To maintain support for existing Acorn users who upgraded from BBC Micros, Acorn included a version of the BBC BASIC programming language in the new operating system.
This can be accessed by pressing F12, and in the resulting command prompt, typing "basic", (without the ""s) and pressing return.
Furthermore, an official Acorn BBC Micro emulator called !65Host is included on System Utilities Disk 2 of RISC OS 2, (all on just one HD disk for RISC OS 3, as far as I can tell.)
The A3000, built in 1989, was the last Acorn machine to carry the BBC branding (and the first not to carry the Archimedes name), and along with the familiar red function keys so familiar to
owners of the BBC Micro, also used the single case design, much like it's 8 bit BBC predecessor.
This single case design was carried over to the smaller and faster A3010 and the very similarly spec'd A3020.
In 1990 Acorn released the A540, which was to be the last machine in the line to officially carry the name Archimedes. Despite this, most users and the media still referred to Acorn machines as Archimedes, as they were of the same line, and largely compatible.
The A3010 & A3020
The A3010 and A3020 are largely similar machines, the minor differences being down to their different target markets.
The A3020 was aimed at the classroom, contained a 2.5" hard drive of up to 80 Megs, 2 Megs of RAM and had a monitor only video output. These originally sold for £799 on release in 1992.
The A3010 on the other hand was aimed at the home. It lacked the hard drive and had only 1 Meg of RAM, but included 2 joystick ports and a built in TV modulator,
making it much more suitable for playing games. These originally sold for £499 in 1992.

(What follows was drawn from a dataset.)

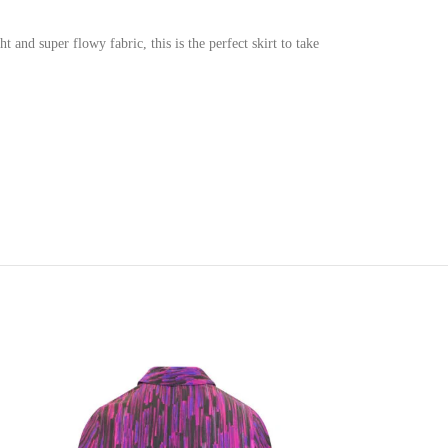
 and super flowy fabric, this is the perfect skirt to take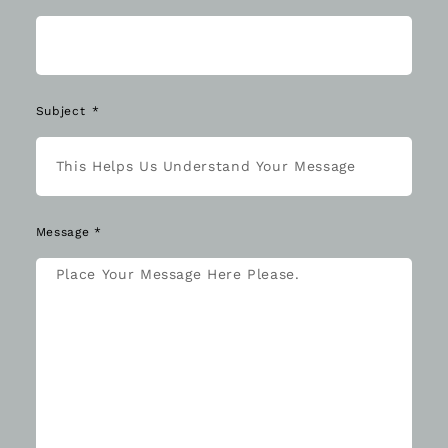
Subject
Message *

Like all Archimedes models, the operating system is stored in ROM, so the lack of a hard drive in the A3010 is not as big a disadvantage as on other computers.
The most obvious visual difference between the two systems is that the A3020 has the familiar red function keys, while the A3010's function keys are green.

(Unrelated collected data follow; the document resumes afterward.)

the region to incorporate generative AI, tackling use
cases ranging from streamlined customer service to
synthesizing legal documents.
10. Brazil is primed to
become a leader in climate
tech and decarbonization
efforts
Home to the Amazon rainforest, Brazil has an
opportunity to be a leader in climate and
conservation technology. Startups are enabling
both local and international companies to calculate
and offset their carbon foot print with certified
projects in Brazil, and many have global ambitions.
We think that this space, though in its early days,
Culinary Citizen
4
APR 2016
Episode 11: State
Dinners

Both machines are based on the ARM250 CPU, which is basically an ARM3, minus caches, with graphics, sound, memory management and I/O hardware all built onto the same chip.
While this resulted in a chip with less overall CPU processing power than the ARM3, it resulted in a very versatile and cost effective chip.

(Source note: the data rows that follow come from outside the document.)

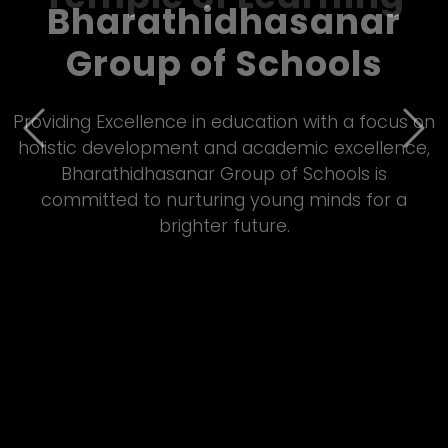
Bharathidhasanar
Group of Schools – A
Temple of Learning
Previous
Nex
Empowering students through quality Matric
&amp; CBSE education, Bharathidhasanar Group
of Schools fosters innovation, discipline, and all-
round development in a vibrant learning
environment.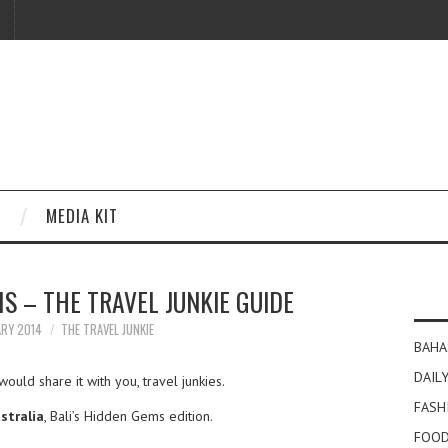
MEDIA KIT
S – THE TRAVEL JUNKIE GUIDE
ARY 2014
THE TRAVEL JUNKIE
BAHA
DAILY
would share it with you, travel junkies.
FASH
stralia
, Bali’s Hidden Gems edition.
FOOD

Running at 12MHz, the ARM250 achieved about 7MIPs, which was a very impressive performance compared to the 2.5 MIPs of the 14MHz 68EC020 in the Amiga 1200.
Some early models of A3010 however, do not contain the ARM250, as it was not yet ready, so as a stopgap they were fitted with a daughter board housing an ARM2 and separate
graphics, sound, memory management and I/O chips.
The A3010 was released to market at around the same time as the Amiga 1200, the Atari Falcon and the 486 PC, with it's main competitor probably being the Amiga.
While the Amiga had superior graphics hardware, being able to display more colours, and featuring both hardware sprite handling from the Blitter chip and
beatifully graduated colour backgrounds from the Copper, the A3010's superior CPU power enabled it to compete on fairly equal terms, and when it came to 3D based games,
gave the Amiga a pretty solid pasting.
Sadly this wasn't enough to keep the Archie competitive. It suffered from a lack of big name software support, though there were some very nice multi-platform releases available for it.
This coupled with a high price and it's prevalence in the education sector leading to an image that wasn't really "cool" enough for your typical gamer, the A3010 never achieved the sales its performance suggested it deserved.
The A4000 is the last Acorn machine that could be considered an Archimedes, and was followed by such machines as the A7000, which was the entry level model for the
RISC PC line of computers. These were significantly more powerful, with faster CPUs and more advanced graphics hardware, but as they became more advanced, compatibility with
older software suffered, and with the advent of StrongARM powered machines, compatibility was largely broken.